A long childhood is an evolutionary investment in high top productivity.

A long childhood gives hunters time to acquire all the knowledge they need later. Hunter collectors know the behavior of many animal species and the properties of hundreds of plants. In addition, they often make their own, often complex, tools. That takes a lot of time to learn.

So a long youth is an evolutionary investment in high top productivity. The long productive period afterwards ensures that society will also recoup that investment.

Fossils allow archaeologists to determine when that life course in humans changed.
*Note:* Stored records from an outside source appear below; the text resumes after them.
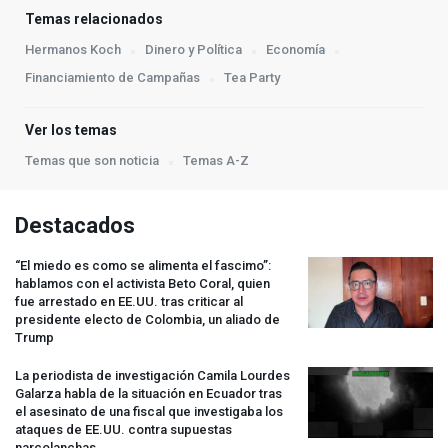
Temas relacionados
Hermanos Koch
Dinero y Política
Economía
Financiamiento de Campañas
Tea Party
Ver los temas
Temas que son noticia
Temas A-Z
Destacados
“El miedo es como se alimenta el fascimo”:
hablamos con el activista Beto Coral, quien
fue arrestado en EE.UU. tras criticar al
presidente electo de Colombia, un aliado de
Trump
La periodista de investigación Camila Lourdes
Galarza habla de la situación en Ecuador tras
el asesinato de una fiscal que investigaba los
ataques de EE.UU. contra supuestas
narcolanchas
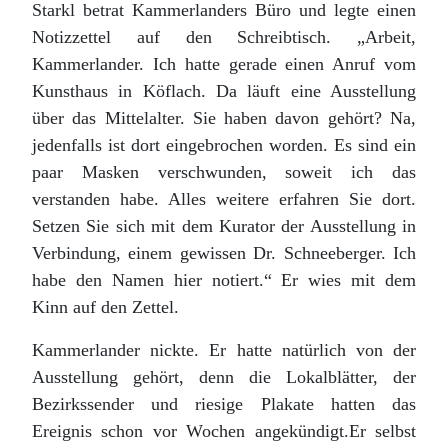
Starkl betrat Kammerlanders Büro und legte einen
Notizzettel auf den Schreibtisch. „Arbeit,
Kammerlander. Ich hatte gerade einen Anruf vom
Kunsthaus in Köflach. Da läuft eine Ausstellung
über das Mittelalter. Sie haben davon gehört? Na,
jedenfalls ist dort eingebrochen worden. Es sind ein
paar Masken verschwunden, soweit ich das
verstanden habe. Alles weitere erfahren Sie dort.
Setzen Sie sich mit dem Kurator der Ausstellung in
Verbindung, einem gewissen Dr. Schneeberger. Ich
habe den Namen hier notiert.“ Er wies mit dem
Kinn auf den Zettel.
Kammerlander nickte. Er hatte natürlich von der
Ausstellung gehört, denn die Lokalblätter, der
Bezirkssender und riesige Plakate hatten das
Ereignis schon vor Wochen angekündigt.Er selbst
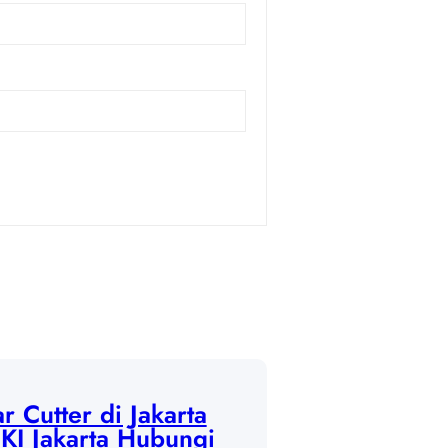
 Cutter di Jakarta
DKI Jakarta Hubungi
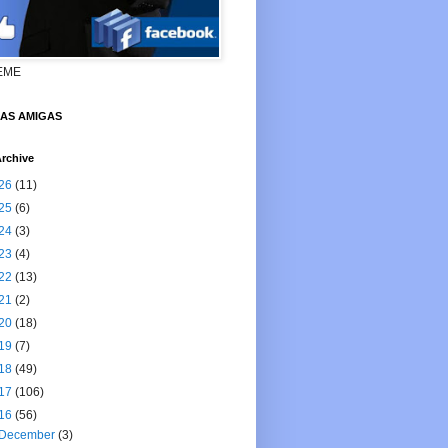
EME
NAS AMIGAS
rchive
26
(11)
25
(6)
24
(3)
23
(4)
22
(13)
21
(2)
20
(18)
19
(7)
18
(49)
17
(106)
16
(56)
December
(3)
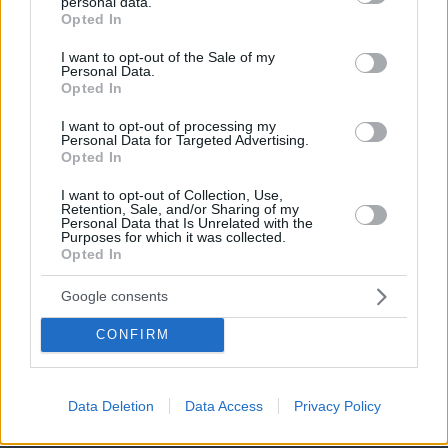
personal data.
grant or deny consent to Google and its third-party tags to
Opted In
use your data for below specified purposes in below Google
consent section.
I want to opt-out of the Sale of my
Personal Data.
Opted In
I want to opt-out of processing my
Personal Data for Targeted Advertising.
Opted In
I want to opt-out of Collection, Use,
Retention, Sale, and/or Sharing of my
Personal Data that Is Unrelated with the
Purposes for which it was collected.
Opted In
Google consents
CONFIRM
06.08.2026, 19:12
Ποιο αυτοκίνητο βενζίνης έκανε 1.980 χλμ με έναν
Data Deletion
Data Access
Privacy Policy
ανεφοδιασμό;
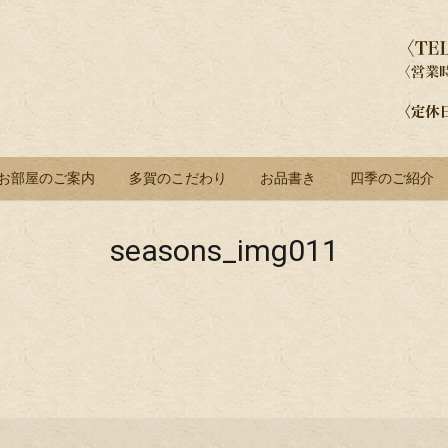
お部屋のご案内
多賀のこだわり
お品書き
四季のご紹介
seasons_img011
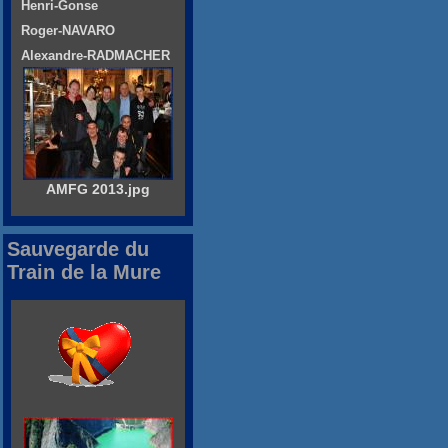
Henri-Gonse
Roger-NAVARO
Alexandre-RADMACHER
AMFG 2013.jpg
Sauvegarde du
Train de la Mure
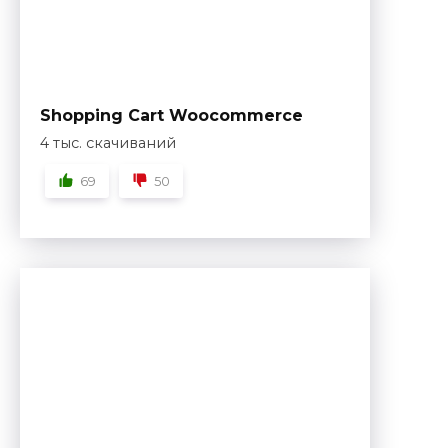
Shopping Cart Woocommerce
4 тыс. скачиваний
69
50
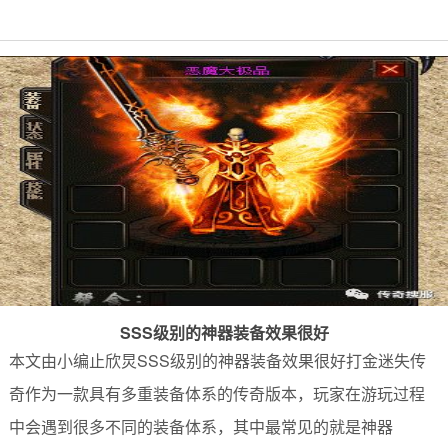
SSS级别的神器装备效果很好
本文由小编止欣炅SSS级别的神器装备效果很好打金迷失传
奇作为一款具有多重装备体系的传奇版本，玩家在游玩过程
中会遇到很多不同的装备体系，其中最常见的就是神器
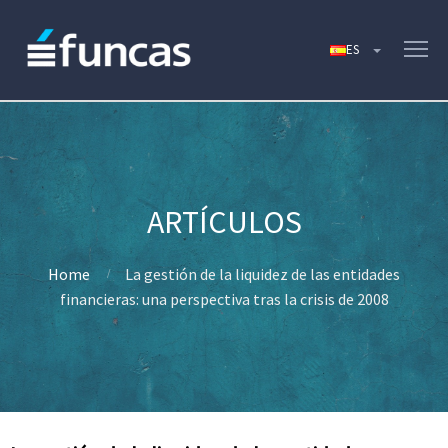
Home
La gestión de la liquidez de las entidades
financieras: una perspectiva tras la crisis de 2008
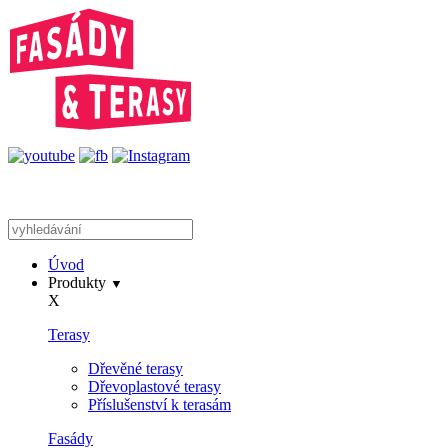
Úvod
Produkty
▼
X
Terasy
Dřevěné terasy
Dřevoplastové terasy
Příslušenství k terasám
Fasády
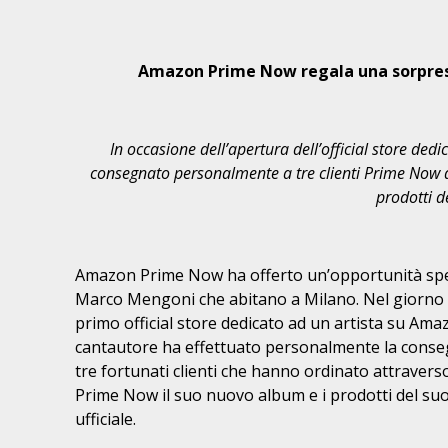
Amazon Prime Now
regala una sorpre
In occasione dell’apertura dell’official store d
consegnato personalmente a tre clienti Prime Now d
prodotti d
Amazon Prime Now ha offerto un’opportunità speci
Marco Mengoni che abitano a Milano. Nel giorno 
primo official store dedicato ad un artista su Amazo
cantautore ha effettuato personalmente la conseg
tre fortunati clienti che hanno ordinato attraver
Prime Now il suo nuovo album e i prodotti del s
ufficiale.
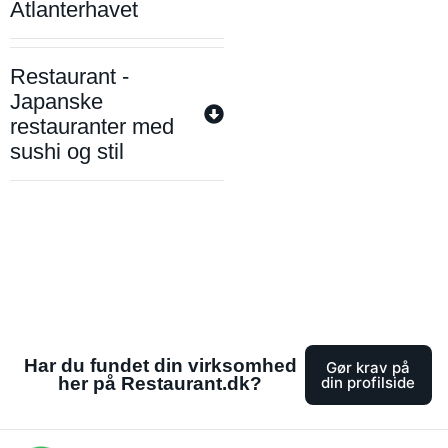
Atlanterhavet
Restaurant -
Japanske
restauranter med
sushi og stil
Har du fundet din virksomhed
Gør krav på
her på Restaurant.dk?
din profilside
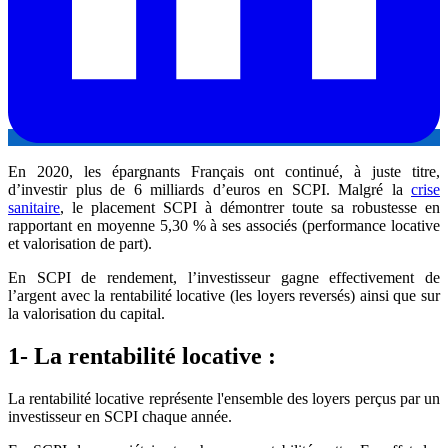
En 2020, les épargnants Français ont continué, à juste titre,
d’investir plus de 6 milliards d’euros en SCPI. Malgré la
crise
sanitaire
, le placement SCPI à démontrer toute sa robustesse en
rapportant en moyenne 5,30 % à ses associés (performance locative
et valorisation de part).
En SCPI de rendement, l’investisseur gagne effectivement de
l’argent avec la rentabilité locative (les loyers reversés) ainsi que sur
la valorisation du capital.
1- La rentabilité locative :
La rentabilité locative représente l'ensemble des loyers perçus par un
investisseur en SCPI chaque année.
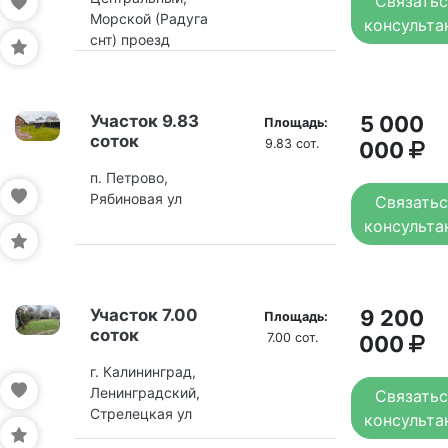
Связатьс
Морской (Радуга
консульта
снт) проезд
Участок 9.83
5 000
Площадь:
соток
9.83 сот.
000
п. Петрово,
Рябиновая ул
Связатьс
консульта
Участок 7.00
9 200
Площадь:
соток
7.00 сот.
000
г. Калининград,
Ленинградский,
Связатьс
Стрелецкая ул
консульта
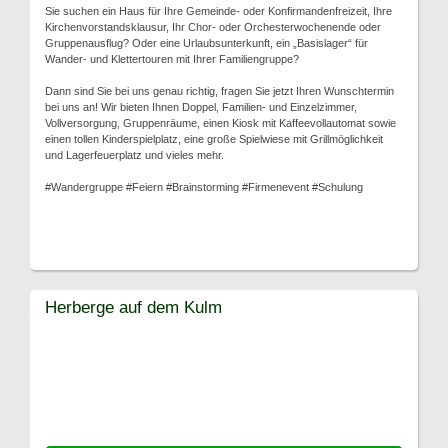
Sie suchen ein Haus für Ihre Gemeinde- oder Konfirmandenfreizeit, Ihre
Kirchenvorstandsklausur, Ihr Chor- oder Orchesterwochenende oder
Gruppenausflug? Oder eine Urlaubsunterkunft, ein „Basislager“ für
Wander- und Klettertouren mit Ihrer Familiengruppe?
Dann sind Sie bei uns genau richtig, fragen Sie jetzt Ihren Wunschtermin
bei uns an! Wir bieten Ihnen Doppel, Familien- und Einzelzimmer,
Vollversorgung, Gruppenräume, einen Kiosk mit Kaffeevollautomat sowie
einen tollen Kinderspielplatz, eine große Spielwiese mit Grillmöglichkeit
und Lagerfeuerplatz und vieles mehr.
#Wandergruppe #Feiern #Brainstorming #Firmenevent #Schulung
Herberge auf dem Kulm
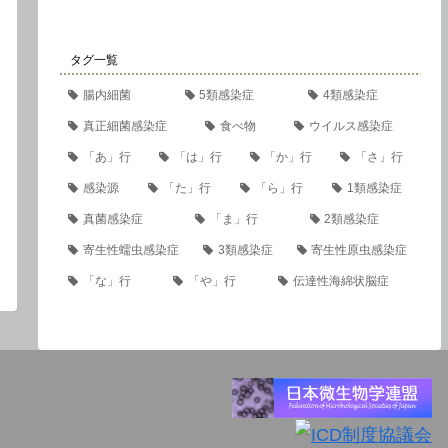
タグ一覧
腸内細菌
5類感染症
4類感染症
真正細菌感染症
食べ物
ウイルス感染症
「あ」行
「は」行
「か」行
「さ」行
感染源
「た」行
「ら」行
1類感染症
真菌感染症
「ま」行
2類感染症
寄生性蠕虫感染症
3類感染症
寄生性原虫感染症
「な」行
「や」行
伝達性海綿状脳症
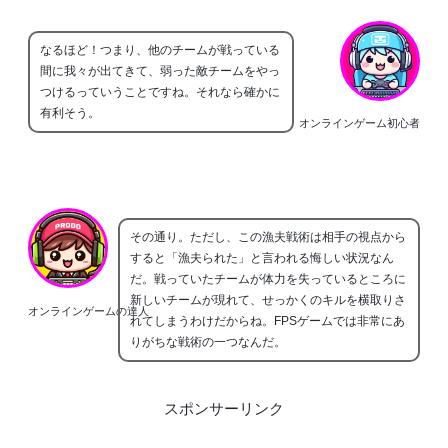
なるほど！つまり、他のチームが戦っている
間に我々が出てきて、弱った敵チームをやっ
つけるっていうことですね。それなら確かに
有利そう。
オンラインゲーム初心者
その通り。ただし、この漁夫戦術は相手の視点から
すると「漁夫られた」と言われる悔しい状況なん
だ。戦っていたチームが体力を失っているところに
新しいチームが現れて、せっかくのキルを横取りさ
オンラインゲームの達人
れてしまうわけだからね。FPSゲームでは非常にあ
りがちな戦術の一つなんだ。
スポンサーリンク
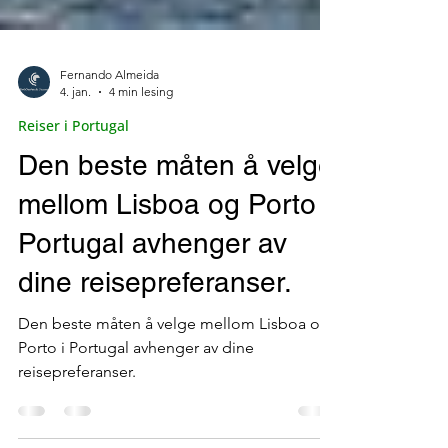
Fernando Almeida
4. jan.
4 min lesing
Reiser i Portugal
Den beste måten å velge
mellom Lisboa og Porto i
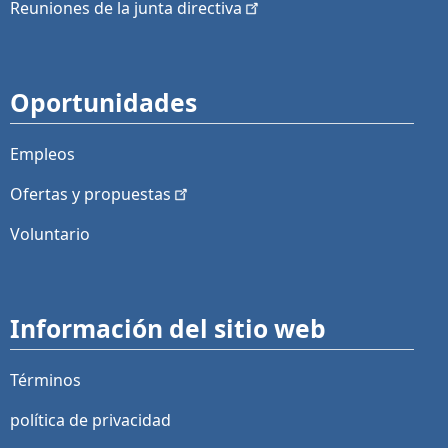
Reuniones de la junta
directiva
Oportunidades
Empleos
Ofertas y
propuestas
Voluntario
Información del sitio web
Términos
política de privacidad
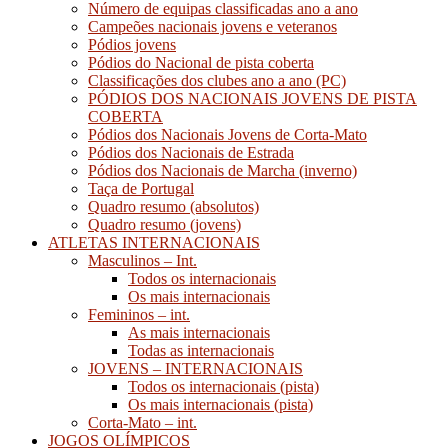
Número de equipas classificadas ano a ano
Campeões nacionais jovens e veteranos
Pódios jovens
Pódios do Nacional de pista coberta
Classificações dos clubes ano a ano (PC)
PÓDIOS DOS NACIONAIS JOVENS DE PISTA
COBERTA
Pódios dos Nacionais Jovens de Corta-Mato
Pódios dos Nacionais de Estrada
Pódios dos Nacionais de Marcha (inverno)
Taça de Portugal
Quadro resumo (absolutos)
Quadro resumo (jovens)
ATLETAS INTERNACIONAIS
Masculinos – Int.
Todos os internacionais
Os mais internacionais
Femininos – int.
As mais internacionais
Todas as internacionais
JOVENS – INTERNACIONAIS
Todos os internacionais (pista)
Os mais internacionais (pista)
Corta-Mato – int.
JOGOS OLÍMPICOS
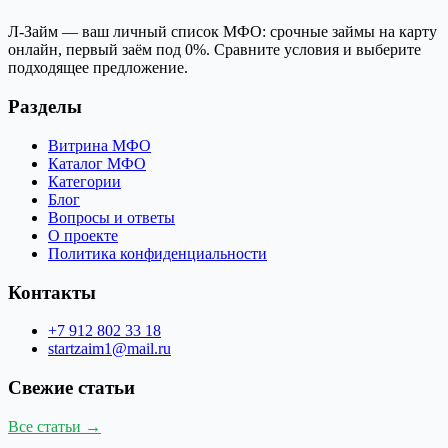
Л-Займ — ваш личный список МФО: срочные займы на карту
онлайн, первый заём под 0%. Сравните условия и выберите
подходящее предложение.
Разделы
Витрина МФО
Каталог МФО
Категории
Блог
Вопросы и ответы
О проекте
Политика конфиденциальности
Контакты
+7 912 802 33 18
startzaim1@mail.ru
Свежие статьи
Все статьи →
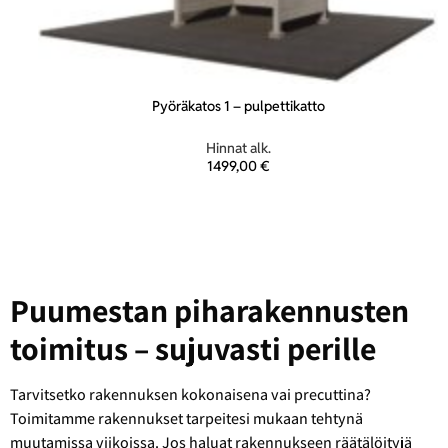
Pyöräkatos 1 – pulpettikatto
Hinnat alk.
1499,00
€
Puumestan piharakennusten
toimitus – sujuvasti perille
Tarvitsetko rakennuksen kokonaisena vai precuttina?
Toimitamme rakennukset tarpeitesi mukaan tehtynä
muutamissa viikoissa. Jos haluat rakennukseen räätälöityjä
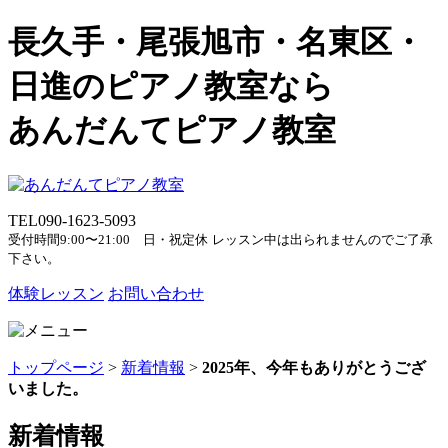
長久手・尾張旭市・名東区・
日進のピアノ教室なら
あんだんてピアノ教室
TEL
090-1623-5093
受付時間9:00〜21:00 日・祝定休
レッスン中は出られませんのでご了承
下さい。
体験レッスン
お問い合わせ
トップページ
>
新着情報
>
2025年、今年もありがとうござ
いました。
新着情報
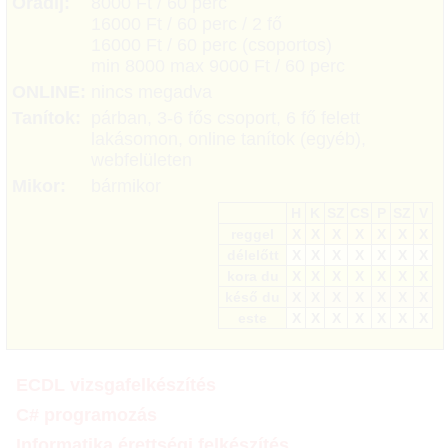
Óradíj:
8000 Ft / 60 perc
16000 Ft / 60 perc / 2 fő
16000 Ft / 60 perc (csoportos)
min 8000 max 9000 Ft / 60 perc
ONLINE:
nincs megadva
Tanítok:
párban, 3-6 fős csoport, 6 fő felett
lakásomon, online tanítok (egyéb),
webfelületen
Mikor:
bármikor
H
K
SZ
CS
P
SZ
V
reggel
X
X
X
X
X
X
X
délelőtt
X
X
X
X
X
X
X
kora du
X
X
X
X
X
X
X
késő du
X
X
X
X
X
X
X
este
X
X
X
X
X
X
X
ECDL vizsgafelkészítés
C# programozás
Informatika érettségi felkészítés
For example, it is possible to determine the age of a human skeleton by studying microscopic lines in the e-mail of teeth. Those growth lines show how quickly the teeth developed in early childhood. If the lines are further apart, the teeth grew faster and their youth was probably shorter.

The last common ancestor that humans share with chimpanzees lived between 7 and 8 million years ago. Homo erectus, the first human species whose brain size and thus intelligence increased sharply, lived from 2 million years ago.

Long childhood has only recently emerged

Yet the analysis of the teeth of a well-known erectus fossil, Turkana boy, shows that they grew up about as fast as chimpanzees and bonobos. Only with the earliest fossils of the current Homo sapiens does the growth lines in teeth show that they did grow up slowly. Those fossils are about 300,000 years old and have been found in Morocco.

In archaeological terms, this long childhood has only recently arisen. The new research sheds light on its function: gaining knowledge that people then use over a long life to collect highly productive food.